<<<<

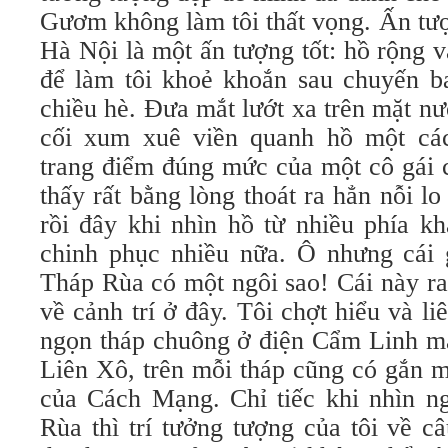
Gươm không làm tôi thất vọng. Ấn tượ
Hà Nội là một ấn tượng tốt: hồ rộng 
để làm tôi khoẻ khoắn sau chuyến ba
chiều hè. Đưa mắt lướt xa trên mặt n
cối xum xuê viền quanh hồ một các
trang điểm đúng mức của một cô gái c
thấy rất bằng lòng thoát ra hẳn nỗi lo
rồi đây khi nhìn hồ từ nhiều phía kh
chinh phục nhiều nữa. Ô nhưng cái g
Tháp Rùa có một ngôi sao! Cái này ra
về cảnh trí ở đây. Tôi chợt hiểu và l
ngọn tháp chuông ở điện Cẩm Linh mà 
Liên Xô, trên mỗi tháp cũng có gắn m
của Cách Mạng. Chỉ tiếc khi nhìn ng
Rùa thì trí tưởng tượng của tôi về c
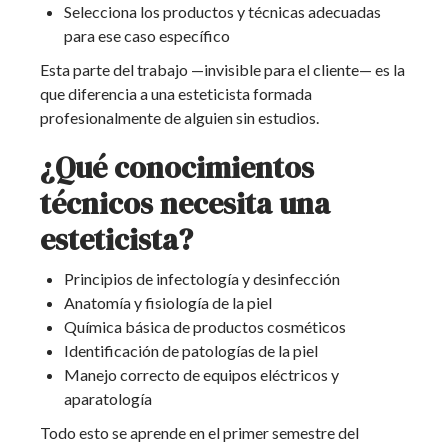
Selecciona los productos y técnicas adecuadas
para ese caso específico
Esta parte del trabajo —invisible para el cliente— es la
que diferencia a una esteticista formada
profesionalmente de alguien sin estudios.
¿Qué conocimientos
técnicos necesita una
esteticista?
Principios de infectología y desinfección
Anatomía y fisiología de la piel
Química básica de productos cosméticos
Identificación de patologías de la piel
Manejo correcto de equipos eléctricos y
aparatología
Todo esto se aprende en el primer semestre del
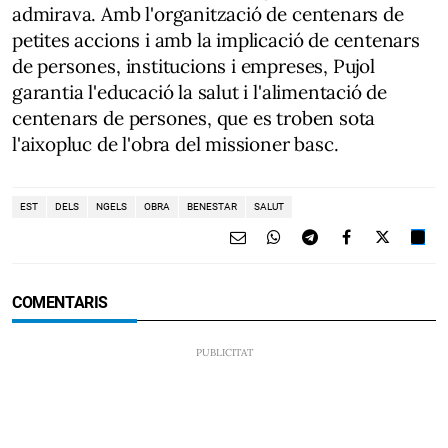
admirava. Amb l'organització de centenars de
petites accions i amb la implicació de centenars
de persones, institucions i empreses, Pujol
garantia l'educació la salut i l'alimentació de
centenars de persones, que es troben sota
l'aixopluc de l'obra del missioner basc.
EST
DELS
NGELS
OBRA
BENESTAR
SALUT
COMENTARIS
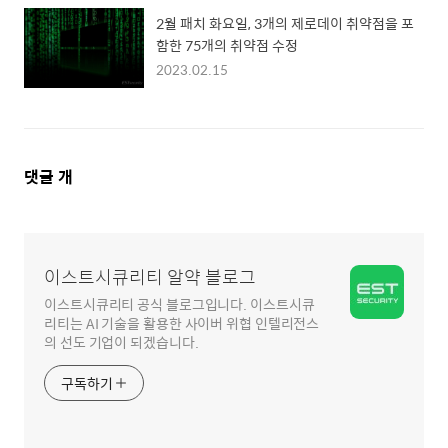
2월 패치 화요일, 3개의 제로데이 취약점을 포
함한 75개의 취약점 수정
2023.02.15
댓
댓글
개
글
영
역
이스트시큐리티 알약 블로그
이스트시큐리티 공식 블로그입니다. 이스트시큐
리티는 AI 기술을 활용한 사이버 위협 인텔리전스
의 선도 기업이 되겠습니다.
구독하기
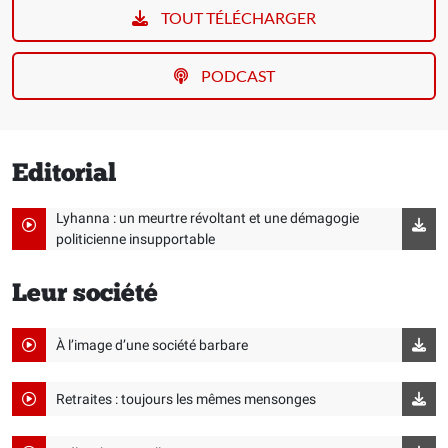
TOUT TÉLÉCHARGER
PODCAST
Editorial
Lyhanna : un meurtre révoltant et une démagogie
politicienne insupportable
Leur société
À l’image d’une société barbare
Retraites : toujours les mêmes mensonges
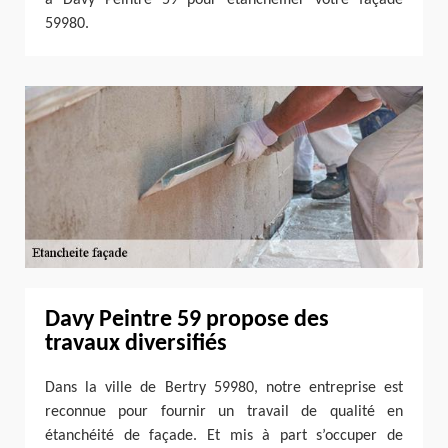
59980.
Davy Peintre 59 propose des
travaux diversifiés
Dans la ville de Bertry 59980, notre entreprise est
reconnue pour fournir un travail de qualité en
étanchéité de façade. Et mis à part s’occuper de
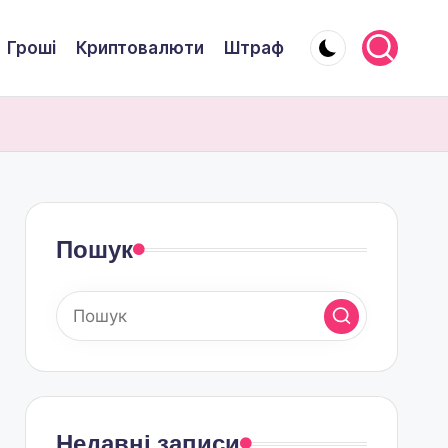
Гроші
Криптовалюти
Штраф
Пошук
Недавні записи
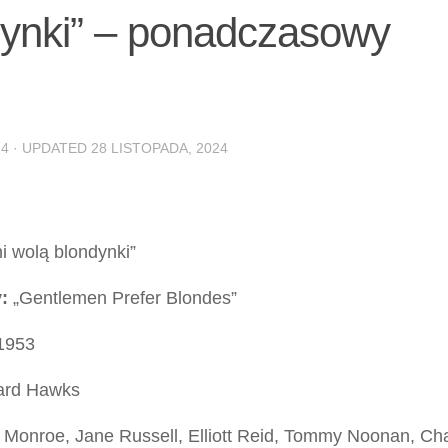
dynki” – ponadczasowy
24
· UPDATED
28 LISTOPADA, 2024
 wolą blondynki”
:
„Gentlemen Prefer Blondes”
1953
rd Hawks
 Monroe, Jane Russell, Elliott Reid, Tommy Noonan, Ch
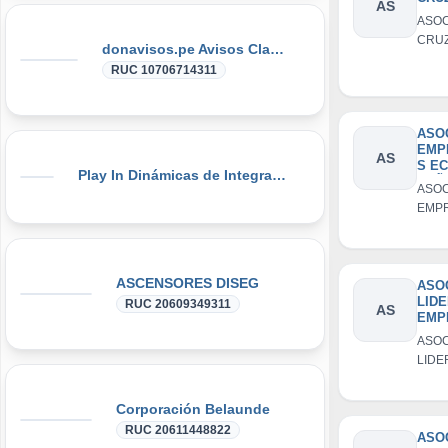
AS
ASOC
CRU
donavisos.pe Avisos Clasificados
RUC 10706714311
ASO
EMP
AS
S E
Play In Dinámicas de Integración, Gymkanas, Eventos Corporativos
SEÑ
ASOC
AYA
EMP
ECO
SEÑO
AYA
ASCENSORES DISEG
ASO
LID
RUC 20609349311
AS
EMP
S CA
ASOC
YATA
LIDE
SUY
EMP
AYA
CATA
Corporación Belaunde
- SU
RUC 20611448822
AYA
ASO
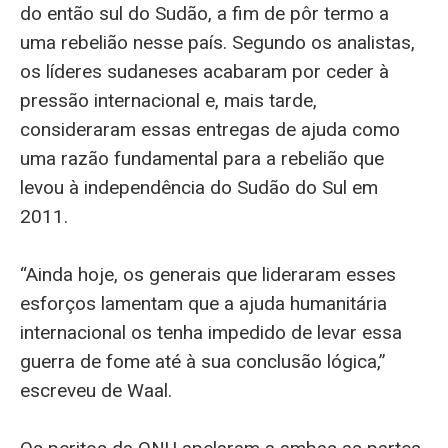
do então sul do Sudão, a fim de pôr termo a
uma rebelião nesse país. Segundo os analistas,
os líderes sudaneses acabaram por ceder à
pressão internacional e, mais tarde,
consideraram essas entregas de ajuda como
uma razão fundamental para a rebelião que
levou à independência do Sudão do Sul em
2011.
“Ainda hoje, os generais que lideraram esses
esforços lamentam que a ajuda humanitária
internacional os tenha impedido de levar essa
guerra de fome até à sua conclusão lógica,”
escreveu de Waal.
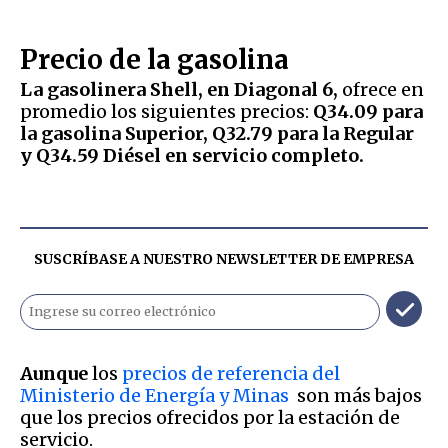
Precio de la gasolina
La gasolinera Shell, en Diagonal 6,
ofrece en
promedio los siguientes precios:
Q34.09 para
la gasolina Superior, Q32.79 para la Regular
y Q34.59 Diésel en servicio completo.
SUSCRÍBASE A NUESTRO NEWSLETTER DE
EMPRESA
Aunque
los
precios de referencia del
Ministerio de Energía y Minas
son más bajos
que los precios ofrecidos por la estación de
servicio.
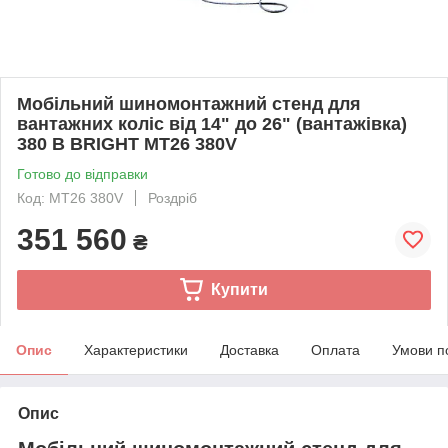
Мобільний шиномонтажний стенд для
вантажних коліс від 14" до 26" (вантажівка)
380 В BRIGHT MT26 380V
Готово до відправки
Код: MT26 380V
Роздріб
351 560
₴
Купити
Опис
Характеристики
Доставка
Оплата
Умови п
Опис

>>>>
<<<<

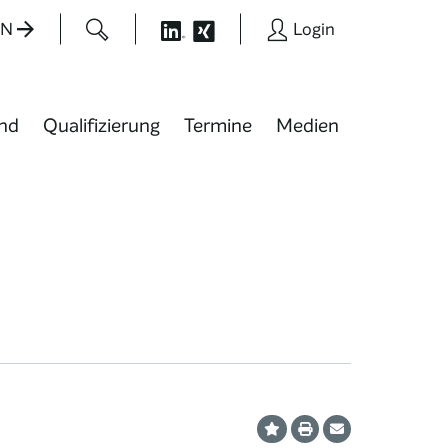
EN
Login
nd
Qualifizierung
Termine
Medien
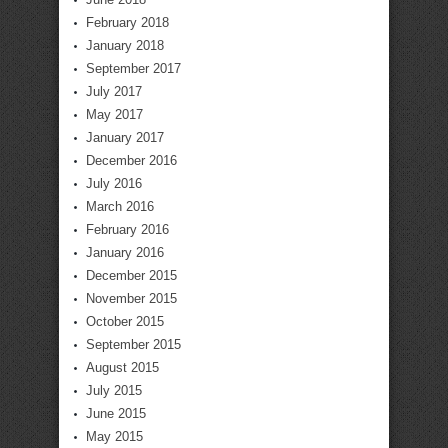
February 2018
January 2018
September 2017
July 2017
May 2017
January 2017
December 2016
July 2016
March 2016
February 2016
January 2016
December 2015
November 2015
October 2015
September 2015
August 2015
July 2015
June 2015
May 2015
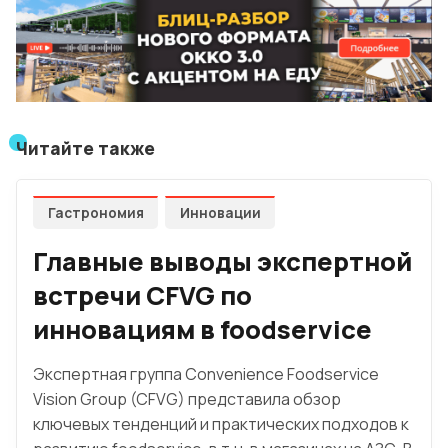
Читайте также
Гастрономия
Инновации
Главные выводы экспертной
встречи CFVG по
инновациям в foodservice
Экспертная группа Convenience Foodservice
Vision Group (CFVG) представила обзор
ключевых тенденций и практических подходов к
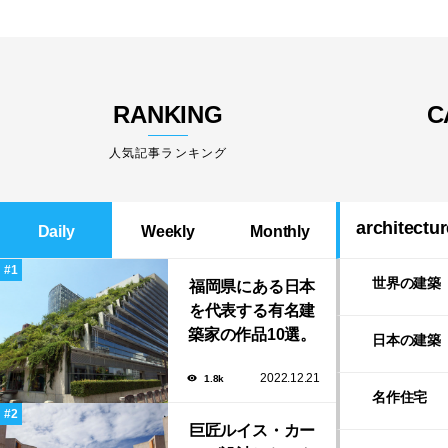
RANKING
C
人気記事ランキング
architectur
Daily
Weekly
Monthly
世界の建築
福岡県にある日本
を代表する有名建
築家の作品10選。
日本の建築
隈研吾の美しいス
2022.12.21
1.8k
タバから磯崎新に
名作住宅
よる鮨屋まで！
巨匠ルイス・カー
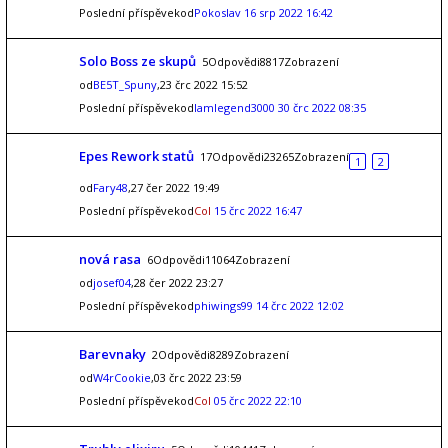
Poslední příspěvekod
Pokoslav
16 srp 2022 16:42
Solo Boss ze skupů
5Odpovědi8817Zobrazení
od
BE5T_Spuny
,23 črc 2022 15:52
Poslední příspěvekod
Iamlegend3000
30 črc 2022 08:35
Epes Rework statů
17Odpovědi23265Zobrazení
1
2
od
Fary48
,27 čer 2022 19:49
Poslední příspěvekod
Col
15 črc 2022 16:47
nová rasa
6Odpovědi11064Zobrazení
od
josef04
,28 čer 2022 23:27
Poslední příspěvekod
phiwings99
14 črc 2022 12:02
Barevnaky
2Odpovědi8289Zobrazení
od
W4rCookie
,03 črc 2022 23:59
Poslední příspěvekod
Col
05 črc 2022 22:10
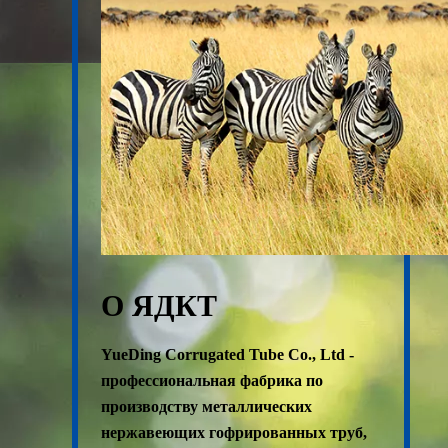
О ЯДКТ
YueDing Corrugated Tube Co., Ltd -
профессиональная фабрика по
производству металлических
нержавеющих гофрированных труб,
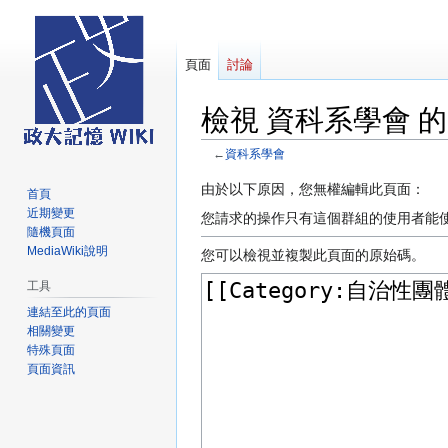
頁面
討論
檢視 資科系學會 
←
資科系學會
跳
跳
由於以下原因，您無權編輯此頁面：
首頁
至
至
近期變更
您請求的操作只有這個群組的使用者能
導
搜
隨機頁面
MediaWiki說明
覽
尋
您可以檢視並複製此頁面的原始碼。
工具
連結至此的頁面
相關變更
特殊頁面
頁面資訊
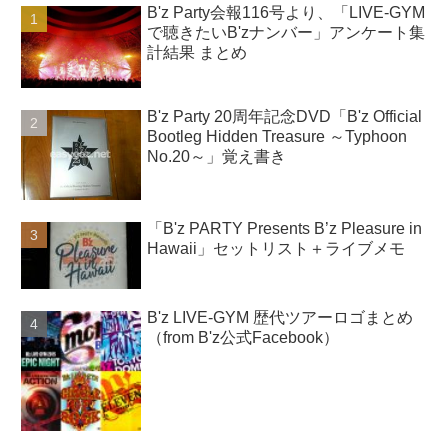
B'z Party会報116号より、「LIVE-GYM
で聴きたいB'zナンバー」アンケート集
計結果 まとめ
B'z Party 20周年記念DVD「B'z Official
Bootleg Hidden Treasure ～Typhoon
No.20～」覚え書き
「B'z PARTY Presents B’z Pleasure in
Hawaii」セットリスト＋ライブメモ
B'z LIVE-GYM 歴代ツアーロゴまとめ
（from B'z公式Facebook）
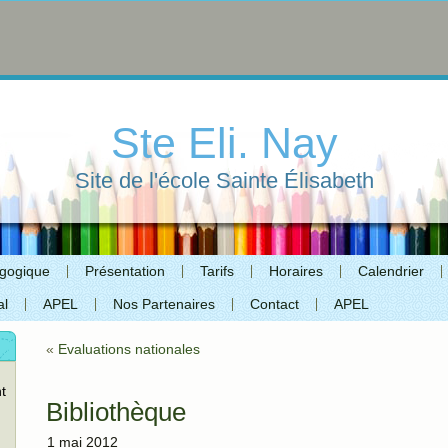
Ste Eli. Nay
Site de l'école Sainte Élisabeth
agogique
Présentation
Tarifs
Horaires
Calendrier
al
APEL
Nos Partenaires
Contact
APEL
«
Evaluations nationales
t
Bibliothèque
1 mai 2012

>>>>
<<<<

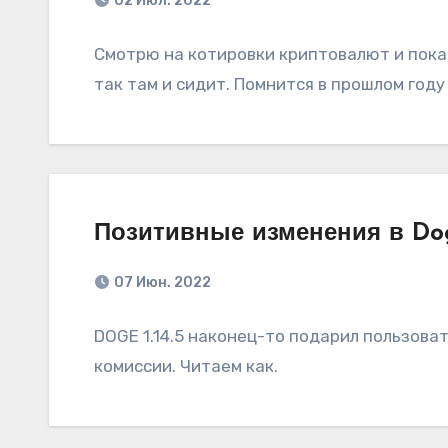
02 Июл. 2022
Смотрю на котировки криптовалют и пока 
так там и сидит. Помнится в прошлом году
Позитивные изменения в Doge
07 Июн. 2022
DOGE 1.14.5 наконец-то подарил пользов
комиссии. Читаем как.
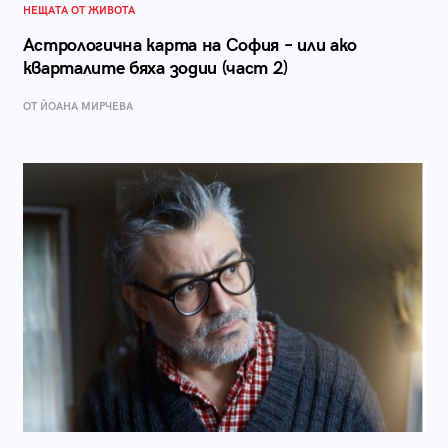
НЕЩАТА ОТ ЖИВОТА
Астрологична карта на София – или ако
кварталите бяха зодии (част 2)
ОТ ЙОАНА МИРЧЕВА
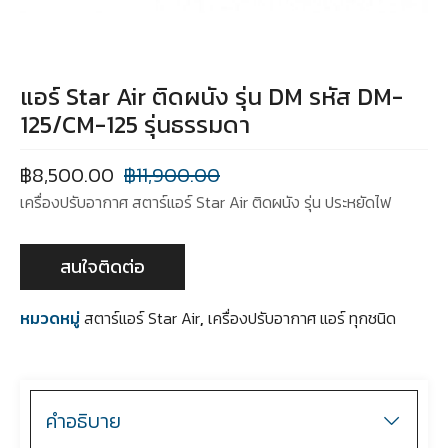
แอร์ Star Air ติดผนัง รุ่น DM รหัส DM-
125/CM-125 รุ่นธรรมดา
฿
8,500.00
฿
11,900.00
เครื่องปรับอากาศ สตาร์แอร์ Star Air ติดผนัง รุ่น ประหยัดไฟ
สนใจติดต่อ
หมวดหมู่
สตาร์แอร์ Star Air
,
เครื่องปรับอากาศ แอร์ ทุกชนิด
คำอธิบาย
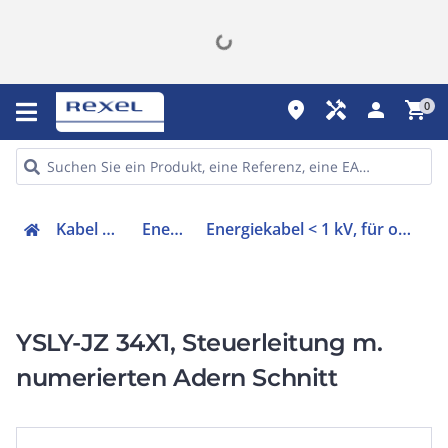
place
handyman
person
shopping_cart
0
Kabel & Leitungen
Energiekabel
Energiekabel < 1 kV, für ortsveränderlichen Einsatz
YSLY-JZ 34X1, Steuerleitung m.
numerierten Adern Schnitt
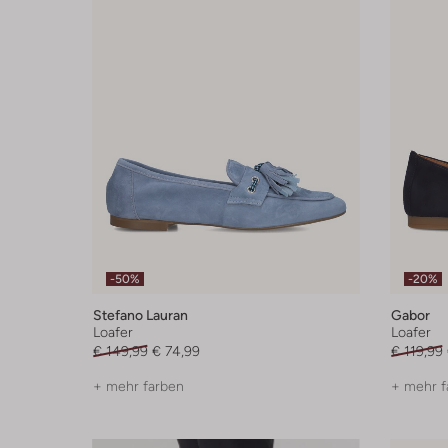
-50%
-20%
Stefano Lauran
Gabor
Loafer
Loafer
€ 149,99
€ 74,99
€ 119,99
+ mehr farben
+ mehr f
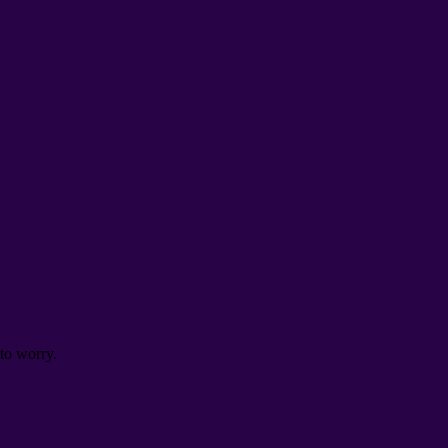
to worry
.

>>>>

**TASK GOAL**
From the data, pick out every line that includes "บอากาศ".

**RESULT OF THIS EXERCISE**
เครื่องปรับอากาศ สตาร์แอร์ Star Air ติดผนัง รุ่น ประหยัดไฟ
เครื่องปรับอากาศ แอร์ ทุกชนิด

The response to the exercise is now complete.